– Но я тебе не жена.
– Не говори так.
«Даже сейчас, – с болью подумала Камилла, – он не слушает меня по-настоящему». Отчаяние захлестнуло ее. Она повернулась к двери.
– Я ухожу.
Он не мог умолять ее, но загородил путь.
– Дай мне пройти.
Она надеялась, что он не пустит, но он отошел, медленно, неохотно.
Боль и тоска охватили ее – неужели вот так все и кончится? Но ее терпение иссякло. Она заставила себя распахнуть входную дверь и сказала:
– Я пришлю за вещами. Завтра. Он не пошел за ней.
Его лицо показалось ей белее смерти. Он готов был разрыдаться; страх и уныние сломили его, он чувствовал свое бессилие. Но иначе не мог. Не мог давать обещания, которых не в силах был выполнить. Он с трудом выговорил: – Ты пожалеешь, Камилла.
– А ты?
Он не ответил; вид у него был печальный, голова поникла.
В эту минуту она вдруг вспомнила, что ему уже почти шестьдесят, хотя он выглядел очень крепким, – все тот же могучий утес. Она воскликнула:
– Ты как Людовик XIV, хочешь все по-своему. Чтобы Роза ждала в Медоне, а я в Париже, и порой мне кажется, что ты предпочитаешь Розу.
– У нее была трудная жизнь.
– А у меня нет? – Камилла сама удивилась ярости, обуявшей ее. – Значит, ты не женишься на мне? Никогда? И никогда не собирался жениться?
Он беспомощно развел руками.
Камилла повернулась и стремглав выбежала из мастерской.
Огюст стоял потрясенный. Он было моляще протянул к ней руки, но она уже исчезла за дверью. Его била яростная дрожь, кружилась голова, но он словно прирос к месту. Он не побежит за ней. Ни за что. Она сделала глупость. Он молил бога, чтобы она вернулась.
Назавтра привратник пришел за вещами, но Огюст не остановил его, не спросил, где она, – гордость не позволила. С беспощадной ясностью он подвел итог всему. Он никогда не обещал жениться на ней – не обманывал ее. Она сама обманывала себя – брак с ним был бы величайшей глупостью. Она хотела соперничать с его работой, а это преступление, предательство.
И все же в ближайшие дни, заслышав на улице шаги, он каждый раз поспешно подходил к двери, надеясь, что это Камилла, вспоминал, какая она красивая, какая желанная. Но это была не Камилла, и он с отчаянием думал: за что мне такое несчастье? Разве я плохо к ней относился? Но уступить не мог, не мог поддаться слабости.
Он прождал неделю, она не вернулась, и он запер мастерскую.
6
Приехав в Медон, Огюст застал Розу в саду. Она сразу поняла, что он вернулся навсегда, хотя прошло уже три месяца с тех пор, как они виделись. Огюст сгорбился, сильно постарел.

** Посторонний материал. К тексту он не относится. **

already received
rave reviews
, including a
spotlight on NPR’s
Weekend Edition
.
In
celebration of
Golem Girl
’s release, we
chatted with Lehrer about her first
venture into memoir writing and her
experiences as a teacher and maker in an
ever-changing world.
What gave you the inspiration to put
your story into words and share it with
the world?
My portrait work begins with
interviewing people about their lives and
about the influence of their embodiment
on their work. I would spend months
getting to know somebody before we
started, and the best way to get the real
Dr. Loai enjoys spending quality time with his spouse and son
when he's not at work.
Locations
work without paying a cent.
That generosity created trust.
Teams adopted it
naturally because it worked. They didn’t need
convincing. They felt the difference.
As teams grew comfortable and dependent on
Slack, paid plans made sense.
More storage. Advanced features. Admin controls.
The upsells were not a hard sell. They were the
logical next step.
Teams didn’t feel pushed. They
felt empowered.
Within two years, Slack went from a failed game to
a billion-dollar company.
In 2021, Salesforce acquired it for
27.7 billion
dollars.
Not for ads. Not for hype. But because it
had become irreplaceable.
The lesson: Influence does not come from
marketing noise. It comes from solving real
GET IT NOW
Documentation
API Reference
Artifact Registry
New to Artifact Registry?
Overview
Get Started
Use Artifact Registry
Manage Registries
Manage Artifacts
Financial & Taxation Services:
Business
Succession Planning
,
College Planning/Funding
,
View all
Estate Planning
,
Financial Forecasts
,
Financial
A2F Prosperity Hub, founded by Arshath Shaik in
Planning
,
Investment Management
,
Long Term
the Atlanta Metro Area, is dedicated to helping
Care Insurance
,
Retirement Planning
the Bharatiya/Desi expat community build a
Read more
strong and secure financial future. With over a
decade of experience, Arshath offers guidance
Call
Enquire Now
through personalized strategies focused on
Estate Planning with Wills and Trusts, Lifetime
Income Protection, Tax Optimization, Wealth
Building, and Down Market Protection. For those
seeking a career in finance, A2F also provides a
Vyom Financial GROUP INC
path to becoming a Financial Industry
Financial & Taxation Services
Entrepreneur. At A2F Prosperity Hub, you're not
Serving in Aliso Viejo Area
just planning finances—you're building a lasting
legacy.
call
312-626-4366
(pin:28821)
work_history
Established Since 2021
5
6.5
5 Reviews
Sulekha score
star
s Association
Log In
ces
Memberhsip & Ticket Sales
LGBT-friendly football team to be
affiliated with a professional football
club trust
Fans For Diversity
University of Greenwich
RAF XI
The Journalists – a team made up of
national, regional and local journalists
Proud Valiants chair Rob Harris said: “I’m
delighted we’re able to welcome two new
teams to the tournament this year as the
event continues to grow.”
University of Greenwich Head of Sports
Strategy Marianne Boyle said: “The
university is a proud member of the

– Ну, как наш сад? – спросил он.
– Приносит плоды. Земля здесь хорошая, плодородная, деревенская земля. – Роза взяла его бессильно опущенную руку; рука была холодна как лед. Догадка мелькнула в ее глазах.
– Она ушла, – сказала Роза. Он помедлил, затем промолвил:
– Теперь моя мастерская будет здесь. Главная мастерская.
Роза хотела сказать что-то еще, но, поняв его состояние, промолчала. Огюст повернул к дому, и она пошла следом. Ей казалось, он рад, что она рядом.
– Я проголодался. Что у тебя есть? – вдруг спросил он.
– Рыба, вареное мясо, капуста. Твое любимое.
В эту минуту он чувствовал, что Камилла – ускользающая мечта, от которой остались только боль, разлука и тоска.
– Вот это мне в тебе и нравится, Роза, – сказал он почти резко. – Блюда, возможно, и неизысканные, но что еще надо рабочему человеку? А ты, дорогая, очень хорошо умеешь готовить. Бедная моя Роза!
Она убежала, чтобы не выдать слез. А он пробормотал:
– Люблю послушных женщин, это качество ничем не заменишь.
Осталась только работа. Он еще многого может достичь. Но грусть не проходила. «Доведется ли еще пережить такой душевный взлет», – думал он. Чтобы отогнать мучительные мысли о Камилле, он поспешил к «Бальзаку». Одинокий, возвышался он посреди сада. Как правильно он сделал, что отсек ему руки. В этом по крайней мере он не допустил ошибки.
Солнечные лучи освещали голову «Бальзака». Создаст ли он что-либо равное? Неужели с ее уходом для него все кончилось?